Mudam-se os tempos… mudam-se as vontades?
O teletrabalho pode contribuir ativamente para que ambos os elementos do casal tenham uma atitude igualmente ativa face ao trabalho, mas também face à esfera privada.
A normalidade, aquela que conhecíamos, foi abruptamente interrompida em março do ano passado, quando, de um dia para o outro, fomos confrontados com um confinamento inesperado.
Subitamente, tudo mudou nas mais variadas áreas das nossas vidas: as escolas fecharam e o ensino passou a fazer-se on-line, as lojas de bens considerados não essenciais fecharam e as compras passaram a fazer-se on-line, os ginásios fecharam e as plataformas digitais de treinos proliferaram e o teletrabalho tornou-se obrigatório sempre que fosse compatível com a atividade desempenhada e o trabalhador dispusesse de condições para as exercer.
Hoje, vivendo novo estado de emergência e novo confinamento em moldes muito semelhantes ao vivido nos meses de março e abril do ano passado, o on-line parece tornar-se o “novo normal” e o teletrabalho, figura que até aqui tinha encontrado bastante resistência por parte de algumas empresas que não prescindiam do exercício direto e imediato do poder de direção sobre o trabalhador, instalou-se.
Diria que se instalou de forma diferente em cada casa. Se muitas o acolheram de bom grado, pois encaram-no como um instrumento que contribui para a melhoria da sua qualidade de vida e para uma melhor conciliação entre a vida profissional e a vida privada, outras só o concebem num cenário em que as escolas estejam abertas e possa haver uma separação entre o plano profissional e o plano familiar.
Admito que o contexto em que o teletrabalho foi implementado nos últimos meses não foi, assim, o ideal para que a sua imagem seja imaculada. Mas a verdade é que bem utilizado e num contexto de voluntariedade (que não é o atual), o teletrabalho revela-se uma ferramenta que apresenta enumeras vantagens transversais: contribui para uma melhoria ambiental, nomeadamente pela redução da poluição e do trânsito, as empresas vêm uma redução considerável dos custos fixos associados à presença contínua do trabalhador nas suas instalações (será mesmo necessária a existência de instalações com as dimensões que muitas organizações suportam atualmente?), e permite aos trabalhadores a redução ou mesmo eliminação do tempo gasto na deslocação entre casa e trabalho-casa e uma preciosa flexibilização da gestão/organização do seu tempo de trabalho.

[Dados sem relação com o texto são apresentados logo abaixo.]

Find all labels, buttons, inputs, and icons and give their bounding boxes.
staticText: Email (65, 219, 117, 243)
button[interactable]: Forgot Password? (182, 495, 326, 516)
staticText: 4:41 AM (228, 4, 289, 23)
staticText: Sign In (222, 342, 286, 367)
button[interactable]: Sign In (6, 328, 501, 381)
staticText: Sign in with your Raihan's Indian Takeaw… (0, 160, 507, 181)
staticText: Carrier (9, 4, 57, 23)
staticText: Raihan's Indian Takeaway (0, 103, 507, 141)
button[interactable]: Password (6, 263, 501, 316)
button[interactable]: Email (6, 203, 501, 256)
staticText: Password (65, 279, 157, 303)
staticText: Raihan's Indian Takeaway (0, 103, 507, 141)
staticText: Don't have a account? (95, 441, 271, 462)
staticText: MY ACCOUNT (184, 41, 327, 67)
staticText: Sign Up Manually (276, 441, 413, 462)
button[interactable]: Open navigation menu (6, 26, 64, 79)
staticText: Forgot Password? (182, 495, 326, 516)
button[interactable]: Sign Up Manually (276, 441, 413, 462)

Para além destes benefícios, o teletrabalho surte até efeitos em áreas talvez (infelizmente) menos óbvias como a promoção da igualdade de género (entendido como a construção social dos papéis masculinos e femininos, refira-se) no mercado de trabalho.
Na verdade, o teletrabalho pode contribuir ativamente para que ambos os elementos do casal tenham uma atitude igualmente ativa face ao trabalho, mas também face à esfera privada. Atualmente, arrisco dizer, que são já muitos os homens que querem desempenhar de forma mais ativa o seu papel de pai e que muitas vezes lhes é vedado pelo cumprimento de um horário rígido e uma ausência física imposta pelo desempenho de funções nas instalações da sua empresa. Permite, por exemplo, no caso de famílias monoparentais, em que existe uma óbvia sobrecarga das responsabilidades familiares no pai ou na mãe, uma maior e mais fácil conciliação entre a vida profissional e a vida familiar.
Porém, apesar das vantagens inegáveis, será que esta implementação forçada do teletrabalho contribui para quebrar as antigas resistências a esta figura, que mais não é do que um instrumento de flexibilização do modo como se desenvolve a relação laboral?
Os tempos estão a mudar e torna-se essencial acompanhar a mudança.